Leaving out the pictures, restate each record below word for word.

▬▬▬▬▬▬▬▬▬▬

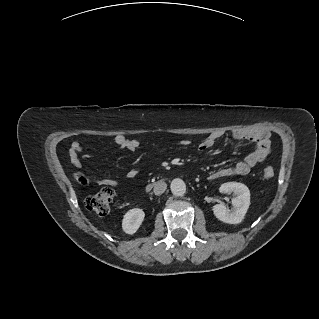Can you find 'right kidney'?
Segmentation results:
<instances>
[{"label": "right kidney", "mask_w": 319, "mask_h": 319, "mask_svg": "<svg viewBox=\"0 0 319 319\" xmlns=\"http://www.w3.org/2000/svg\"><path fill=\"white\" fill-rule=\"evenodd\" d=\"M145 213L140 208L127 211L122 220V229L127 234H134L142 224Z\"/></svg>", "instance_id": "right-kidney-1"}]
</instances>
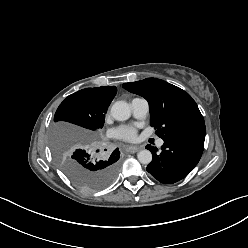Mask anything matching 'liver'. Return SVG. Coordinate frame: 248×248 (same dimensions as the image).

▬▬▬▬▬▬▬▬▬▬

◆ Reply
Can you find 'right kidney'?
Segmentation results:
<instances>
[{"label": "right kidney", "mask_w": 319, "mask_h": 319, "mask_svg": "<svg viewBox=\"0 0 319 319\" xmlns=\"http://www.w3.org/2000/svg\"><path fill=\"white\" fill-rule=\"evenodd\" d=\"M145 213L140 208L127 211L122 220V229L127 234H134L142 224Z\"/></svg>", "instance_id": "right-kidney-1"}]
</instances>
Mask anything matching 'liver'. Return SVG. Coordinate frame: 248×248 (same dimensions as the image).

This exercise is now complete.